How to Make Elote-Style Roasted Corn
- Roast the corn in the husks - when you don't have access to a grill or just don't want to mess with grilling, roasting corn in the oven is a super easy alternative. When you roast it in the husks, it gets perfectly tender and keeps all the juices inside the kernels, lending super tasty and juicy corn for our salad!
- Broil the poblano peppers - you will want to place whole peppers on a baking sheet, then place them about 6-12'' from the broiler element. Broil on high for 5-7 minutes per side, until the peppers have a nice char on all sides.
- Shuck the corn - at this point, the corn has cooled somewhat, and you can more easily remove the husks and silk from each corn cob.
- Sear the corn - this step is optional, but if you want a nice char on your corn kernels, you can sear the corn on the cob in a hot cast-iron skillet over medium heat for 2-3 minutes per side. If you are anxious to be done cooking though, go ahead and skip this step.
- Cut the corn off of the cob - I find the best way to go about this is to use a serrated knife and cut the corn off the cob into a rimmed baking sheet. The rim will keep the corn from going all over your countertop. Set the baking sheet on a towel to keep it from sliding around as you cut.
- Dice the peppers - there is no need to remove the skin from the peppers in this case. But if you want to, by all means, go ahead!

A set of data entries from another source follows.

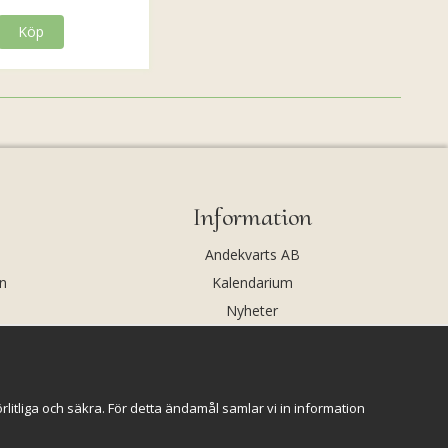
Köp
Information
Andekvarts AB
n
Kalendarium
Nyheter
Nyhetsbrev
Kristaller och fairtrade
Rena & Ladda kristaller
itliga och säkra. För detta ändamål samlar vi in information
GPSR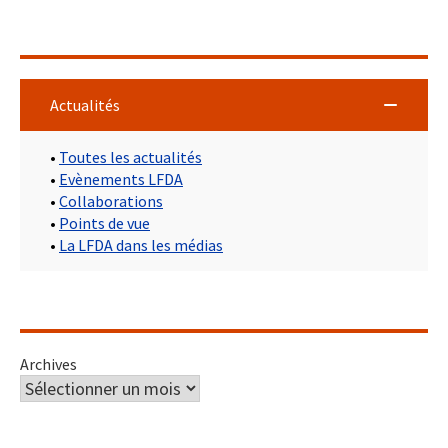
Actualités
•
Toutes les actualités
•
Evènements LFDA
•
Collaborations
•
Points de vue
•
La LFDA dans les médias
Archives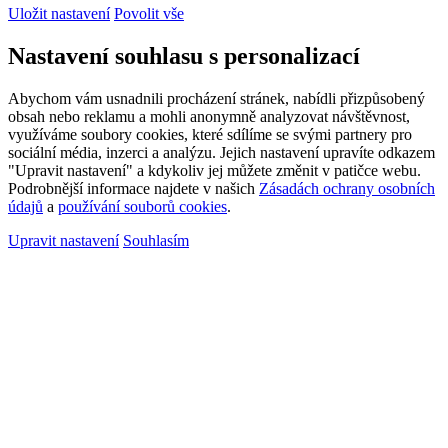
Uložit nastavení
Povolit vše
Nastavení souhlasu s personalizací
Abychom vám usnadnili procházení stránek, nabídli přizpůsobený
obsah nebo reklamu a mohli anonymně analyzovat návštěvnost,
využíváme soubory cookies, které sdílíme se svými partnery pro
sociální média, inzerci a analýzu. Jejich nastavení upravíte odkazem
"Upravit nastavení" a kdykoliv jej můžete změnit v patičce webu.
Podrobnější informace najdete v našich
Zásadách ochrany osobních
údajů
a
používání souborů cookies
.
Upravit nastavení
Souhlasím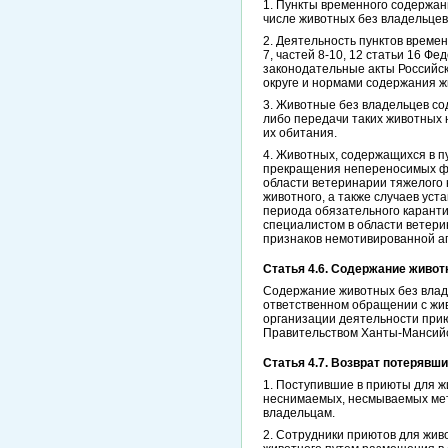
1. Пункты временного содержа
числе животных без владельцев
2. Деятельность пунктов времен
7, частей 8-10, 12 статьи 16 
законодательные акты Российс
округе и нормами содержания ж
3. Животные без владельцев со
либо передачи таких животных 
их обитания.
4. Животных, содержащихся в п
прекращения непереносимых фи
области ветеринарии тяжелого
животного, а также случаев ус
периода обязательного карант
специалистом в области ветер
признаков немотивированной а
Статья 4.6. Содержание живо
Содержание животных без владе
ответственном обращении с жи
организации деятельности прию
Правительством Ханты-Мансийск
Статья 4.7. Возврат потеряв
1. Поступившие в приюты для ж
неснимаемых, несмываемых мет
владельцам.
2. Сотрудники приютов для жив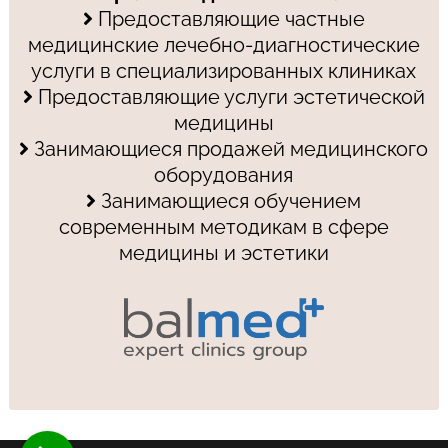
Предоставляющие частные
медицинские лечебно-диагностические
услуги в специализированных клиниках
Предоставляющие услуги эстетической
медицины
Занимающиеся продажей медицинского
оборудования
Занимающиеся обучением
современным методикам в сфере
медицины и эстетики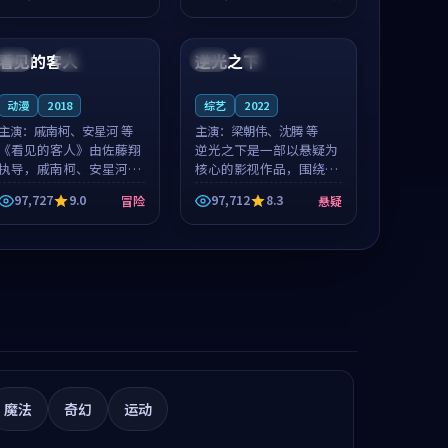
值得推荐观看。
值得推荐观看。
99:05
99:26
看见的客人
逆光之下
泰国
完结
中国
连载中
动漫
2018
综艺
2022
主演：
戚南柯、安星河 等
主演：
梁朝伟、沈腾 等
《看见的客人》由佐藤翔
逆光之下是一部以悬疑为
执导，戚南柯、安星河领
核心的影视作品，围绕危
衔主演，是一部2018年上
机、反转与人物成长展
97,727
9.0
97,712
8.3
冒险
悬疑
映的泰国冒险动漫。影片
开，整体节奏紧凑，值得
以海岸抒情为切入，呈现
推荐观看。
一段从初遇到告别都浸着
真实情绪...
魔法
奇幻
运动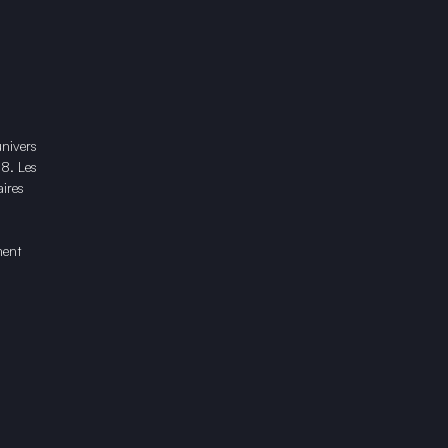
univers
18. Les
ires
ment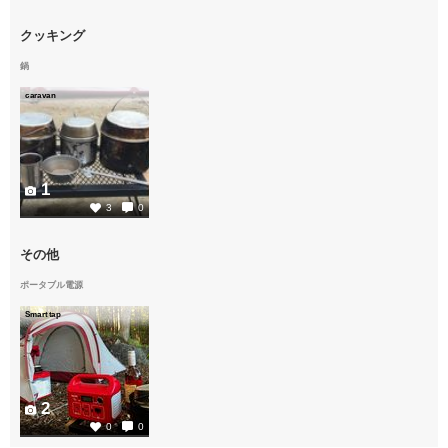
クッキング
鍋
caravan
1
3
0
その他
ポータブル電源
Smart tap
2
0
0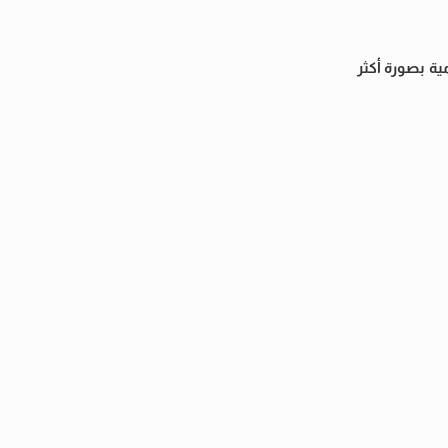
رسة حياتهم اليومية بصورة أكثر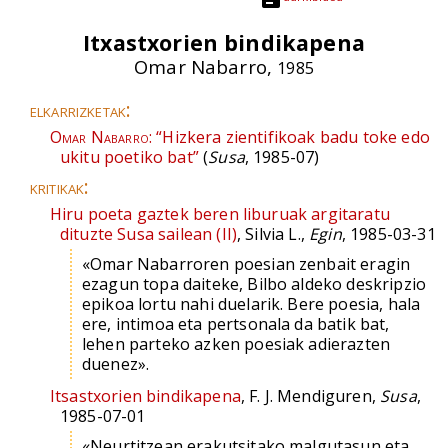
Itxastxorien bindikapena
Omar Nabarro,
1985
elkarrizketak:
Omar Nabarro:
“Hizkera zientifikoak badu toke edo
ukitu poetiko bat”
(
Susa
, 1985-07)
kritikak:
Hiru poeta gaztek beren liburuak argitaratu
dituzte Susa sailean (II)
, Silvia L.,
Egin
, 1985-03-31
«Omar Nabarroren poesian zenbait eragin
ezagun topa daiteke, Bilbo aldeko deskripzio
epikoa lortu nahi duelarik. Bere poesia, hala
ere, intimoa eta pertsonala da batik bat,
lehen parteko azken poesiak adierazten
duenez».
Itsastxorien bindikapena
, F. J. Mendiguren,
Susa
,
1985-07-01
«Neurtitzean erakutsitako malgutasun eta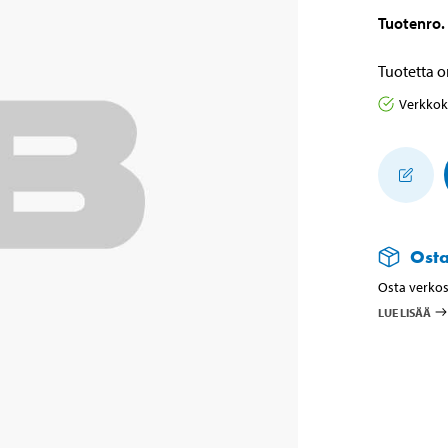
Tuotenro
.
Tuotetta o
Verkko
Ost
Osta verkos
LUE LISÄÄ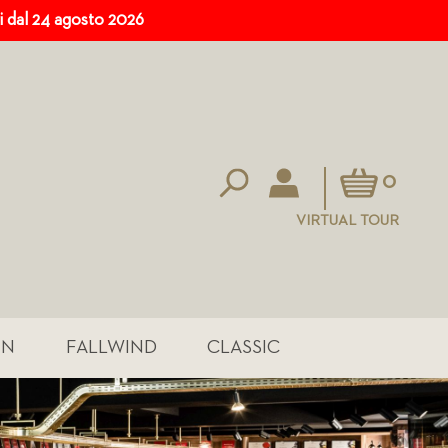
ri dal 24 agosto 2026
Carrello
0
VIRTUAL TOUR
IN
FALLWIND
CLASSIC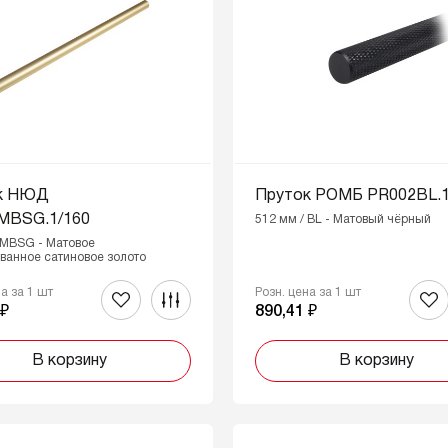
к НЮД
Пруток РОМБ PR002BL.1
MBSG.1/160
512 мм / BL - Матовый чёрный
 MBSG - Матовое
ванное сатиновое золото
на за 1 шт
Розн. цена за 1 шт
 ₽
890,41 ₽
В корзину
В корзину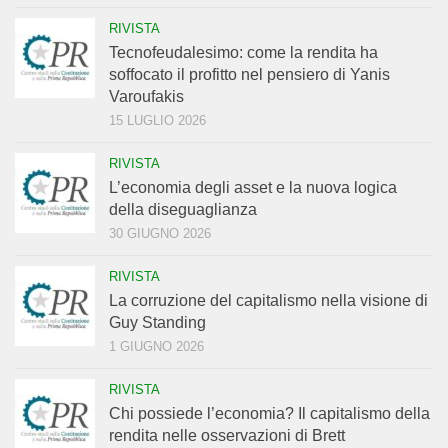
RIVISTA
Tecnofeudalesimo: come la rendita ha
soffocato il profitto nel pensiero di Yanis
Varoufakis
15 LUGLIO 2026
RIVISTA
L’economia degli asset e la nuova logica
della diseguaglianza
30 GIUGNO 2026
RIVISTA
La corruzione del capitalismo nella visione di
Guy Standing
1 GIUGNO 2026
RIVISTA
Chi possiede l’economia? Il capitalismo della
rendita nelle osservazioni di Brett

I like where gloves when slicing peppers to avoid skin irritation and use my fingers to scrape the seeds off of each side of the pepper before I chop it.
- Mix it all together - once the corn kernels are removed and the peppers are chopped, it's time for the easy part! You can mix them in a large bowl with the remaining ingredients and get on to eating!
What to Pair With This Recipe
Mmmmmm what NOT to pair with this recipe should be more like it, because it is delicious with so many things! I'd serve it with:
- Grilled carne asada
- As a taco topping
- As a side dish with enchiladas
- Onmango chicken tacos, burrito bowls, or any type of Mexican "bowl" situation
- On top of nachos
- With brisket and Healthy Refried Black Beans
File this under your Cinco de Mayo menu options - this one is a keeper for sure!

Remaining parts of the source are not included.